▸ **TASK TO COMPLETE**
All lines below containing "della" are to be listed.

───── SOURCE MATERIAL ─────

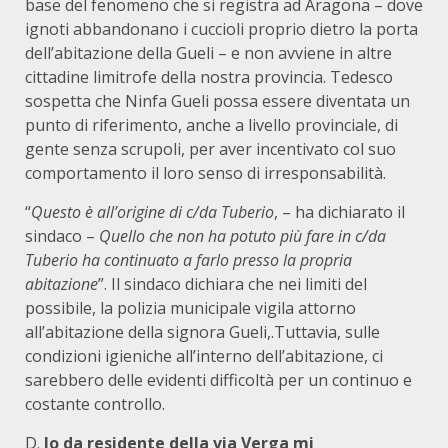
base del fenomeno che si registra ad Aragona – dove
ignoti abbandonano i cuccioli proprio dietro la porta
dell’abitazione della Gueli – e non avviene in altre
cittadine limitrofe della nostra provincia. Tedesco
sospetta che Ninfa Gueli possa essere diventata un
punto di riferimento, anche a livello provinciale, di
gente senza scrupoli, per aver incentivato col suo
comportamento il loro senso di irresponsabilità.
“
Questo è all’origine di c/da Tuberio
, – ha dichiarato il
sindaco –
Quello che non ha potuto più fare in c/da
Tuberio ha continuato a farlo presso la propria
abitazione
”. Il sindaco dichiara che nei limiti del
possibile, la polizia municipale vigila attorno
all’abitazione della signora Gueli,.Tuttavia, sulle
condizioni igieniche all’interno dell’abitazione, ci
sarebbero delle evidenti difficoltà per un continuo e
costante controllo.
D.
Io da residente della via Verga mi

─────

▸ **REPLY**
dell’abitazione della Gueli – e non avviene in altre
cittadine limitrofe della nostra provincia. Tedesco
all’abitazione della signora Gueli,.Tuttavia, sulle
Io da residente della via Verga mi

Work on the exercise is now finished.